Industrial Control Systems (ICS) generally encompass several types of control systems, including supervisory control and data acquisition (SCADA) systems, distributed control systems (DCS), and other control system configurations such as Programmable Logic Controllers (PLC) often found in the industrial sectors and critical infrastructures. ICS are typically used in industries such as electrical distribution, water treatment plants, oil and natural gas pipelines, chemical, transportation, pharmaceutical, food and beverage processing, and discrete manufacturing such as automotive, aerospace, and durable goods. These control systems are critical to the operation of any country's critical infrastructures that are often highly interconnected and mutually dependent systems.
Supervisory Control And Data Acquisition
SCADA systems are highly distributed systems used to control geographically dispersed assets, often scattered over thousands of square kilometers, where centralized data acquisition and control are critical to system operation. They are used in distribution systems such as water distribution and wastewater collection systems, oil and natural gas pipelines, electrical power grids, and railway transportation systems. A SCADA control center performs centralized monitoring and control for field sites over long-distance communications networks, including monitoring alarms and processing status data. Based on information received from remote stations, automated or operator-driven supervisory commands can be pushed to remote station control devices, which are often referred to as field devices. Field devices control local operations such as opening and closing valves and breakers, collecting data from sensor systems, and monitoring the local environment for alarm conditions.
Distributed Control Systems
DCS are used to control industrial processes such as electric power generation, oil refineries, water and wastewater treatment, and chemical, food, and automotive production. DCS are integrated as a control architecture containing a supervisory level of control overseeing multiple, integrated sub-systems that are responsible for controlling the details of a localized process. Product and process control are usually achieved by deploying feed back or feed forward control loops whereby key product and/or process conditions are automatically maintained around a desired set point. To accomplish the desired product and/or process tolerance around a specified set point, specific PLCs are employed in the field and proportional, integral, and/or derivative settings on the PLC are tuned to provide the desired tolerance as well as the rate of self-correction during process upsets. DCS are used extensively in process-based industries.

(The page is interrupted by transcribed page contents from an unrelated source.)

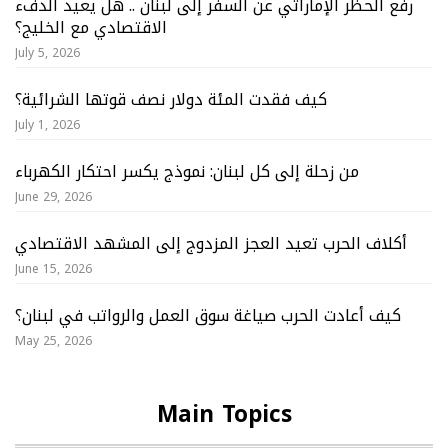
رفع الحظر الإماراتي عن السفر إلى لبنان .. هل يعيد الدفء
الاقتصادي مع الخليج؟
July 5, 2026
كيف فقدت المئة دولار نصف قوتها الشرائية؟
July 1, 2026
من زحلة إلى كل لبنان: نموذج يكسر احتكار الكهرباء
June 29, 2026
أكلاف الحرب تعيد العجز المزدوج إلى المشهد الاقتصادي
June 15, 2026
كيف أعادت الحرب صياغة سوق العمل والرواتب في لبنان؟
May 25, 2026
Main Topics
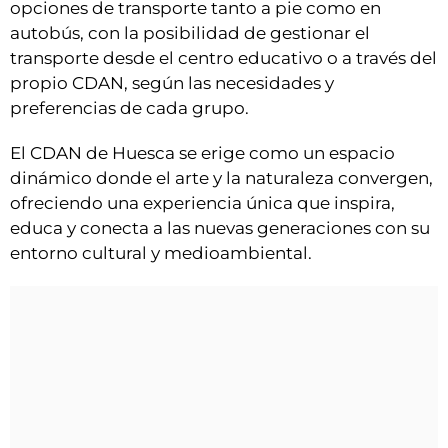
opciones de transporte tanto a pie como en
autobús, con la posibilidad de gestionar el
transporte desde el centro educativo o a través del
propio CDAN, según las necesidades y
preferencias de cada grupo.
El CDAN de Huesca se erige como un espacio
dinámico donde el arte y la naturaleza convergen,
ofreciendo una experiencia única que inspira,
educa y conecta a las nuevas generaciones con su
entorno cultural y medioambiental.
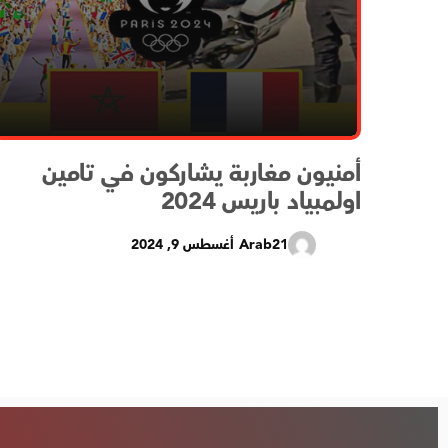
أمنيون مغاربة يشاركون في تامين
اولمبياد باريس 2024
Arab21
أغسطس 9, 2024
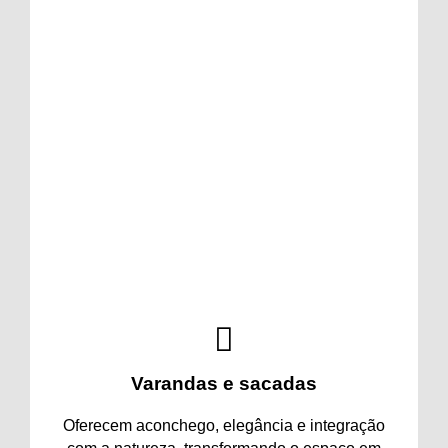
Áreas de piscina
Trazem charme, conforto, segurança e
praticidade, deixando o ambiente mais
sofisticado e ideal para momentos de lazer e
descanso.
Varandas e sacadas
Oferecem aconchego, elegância e integração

Programmable Logic Controllers
PLCs are computer-based solid-state devices that control industrial equipment and processes. While PLCs are control system components used throughout SCADA and DCS systems, they are often the primary components in smaller control system configurations used to provide operational control of discrete processes such as automobile assembly lines and power plant soot blower controls. PLCs are used extensively in almost all industrial processes.
Why Cyber Security Assessments of ICS is Important?
Industrial Control Systems (ICS) were originally built as stand-alone systems that were not interconnected and had little in the way of security protections. With the advent of the internet the design of many ICS have changed such that the control network is now often connected as an extension of the corporate IT network. This means that these ICSs are potentially reachable from the internet by malicious and skilled adversaries. In addition, new vulnerabilities often are discovered in the current operating systems and third-party software that make up today’s ICSs. The implications of these vulnerabilities to the ICS domain may not be obvious, but could be exposed by a cyber security assessment.
Threats to control systems can come from numerous sources, including adversarial sources such as hostile governments, terrorist groups, industrial spies, disgruntled employees, malicious intruders, and natural sources such as from system complexities, human errors and accidents, equipment failures and natural disasters.
We provide ICS owners and operators with cyber security assessment services so they can find out whether their system is vulnerable to a cyber attack. The assessment identifies and seeks to mitigate vulnerabilities that would allow an attacker to disrupt or take control of the system.
Our assessment methodologies include:
End-to-end penetration assessments
An end-to-end penetration assessment is one in which the goal of the effort is to gain an understanding of how far an attacker could reach.
Component testing is testing pieces of an ICS separately from the rest of the system. These tests usually work with the target component isolated (disconnected) from the rest of the ICS. An example of a component test is a PLC, RTU, HMI application or database that plays a significant role in the ICS.
Technical documentation review
A technical documentation review examines an ICS by looking over documents such as system inventory, architecture diagrams, process diagrams, procedures and process documents. A technical document review can be an effective tool if the goals for the task are to prepare for a cyber security assessment or to improve the process.
Functionality and configuration review
This is examining the ICS by validating the functionality and checking the configuration of the system in an effort to understand the ICS’s unique requirements and characteristics. This activity could identify areas where the process could be optimised. This is the only way to assess and secure the production system components and network.
The goal of these interviews would be to gain further understanding and insight into the processes and procedures of the ICS. Interviewing key staff should be part of a production assessment and the documentation and configuration review processes.
Risk analysis is used to determine whether an asset is protected and to what level. A cyber security risk assessment is a mathematical way to estimate the likelihood that a system can be attacked using cyber means.